Aim of Study: To evaluate the expression of aph(3')-IIb and MexXY-OprM Pump Regulatory Genes in XDR Pseudomonas aeruginosa in Al-Diwaniyah city.

Methods: During the period from November 2021 to August 2022, 50 clinical P. aeruginosa isolated from hospitalized  patients admitted to Al-Diwaniyah Burn Center and Al-Diwaniyah Teaching Hospital including 25(31.3%) burns, 15(22.7%)   wounds, and 10(18.5%) diabetic foot ulcers. The vitek2 compact system was employed for identification and antibiotic susceptibility test of P. aeruginosa. The isolates were submitted to PCR and qRT-PCR for aph(3')-IIb, mexZ, and parR detection and gene expression.

Results: Out of 50 P. aeruginosa, 22(44%) XDR and 9(18%) MDR isolates were detected. All XDR isolates were resistance to all tested antibiotics except one. Aminoglycoside resistance was exhibited in 100% of XDR isolates phenotypically. All isolates harbored aph(3')-IIb, mexZ, and parR genes. The qRT-PCR results showed significant overexpression of  aph(3')-IIb and parR, while mexZ revealed significant low expression in XDR P. aeruginosa compared with susceptible P. aeruginosa isolates.

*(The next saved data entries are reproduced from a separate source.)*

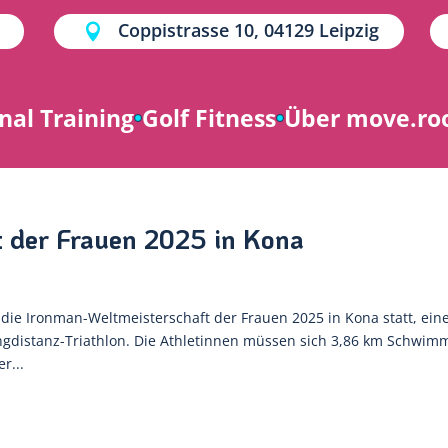
Coppistrasse 10, 04129 Leipzig

nal Training
Golf Fitness
Über move.r
t der Frauen 2025 in Kona
ie Ironman-Weltmeisterschaft der Frauen 2025 in Kona statt, ein
ngdistanz-Triathlon. Die Athletinnen müssen sich 3,86 km Schwim
r...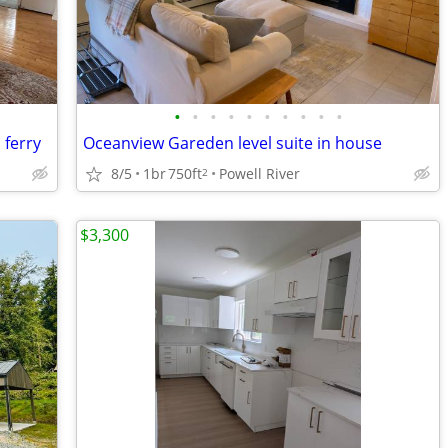
•
•
•
•
•
•
•
•
•
•
 ferry
Oceanview Gareden level suite in house
8/5
1br
750ft
Powell River
2
$3,300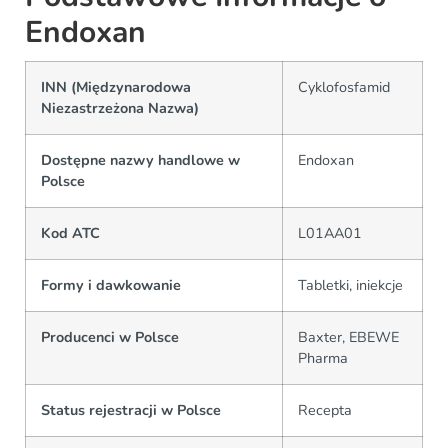
Endoxan
INN (Międzynarodowa
Cyklofosfamid
Niezastrzeżona Nazwa)
Dostępne nazwy handlowe w
Endoxan
Polsce
Kod ATC
L01AA01
Formy i dawkowanie
Tabletki, iniekcje
Producenci w Polsce
Baxter, EBEWE
Pharma
Status rejestracji w Polsce
Recepta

Conclusion: High frequencies of XDR P. aeruginosa from various clinical sources, which further restricts the range of available treatments. The predominant mechanisms of aminoglycosides resistance exhibited by XDR P. aeruginosa in this region are overexpression of  efflux pumps, and aminoglycoside modifying enzyme, aph(3')-IIb.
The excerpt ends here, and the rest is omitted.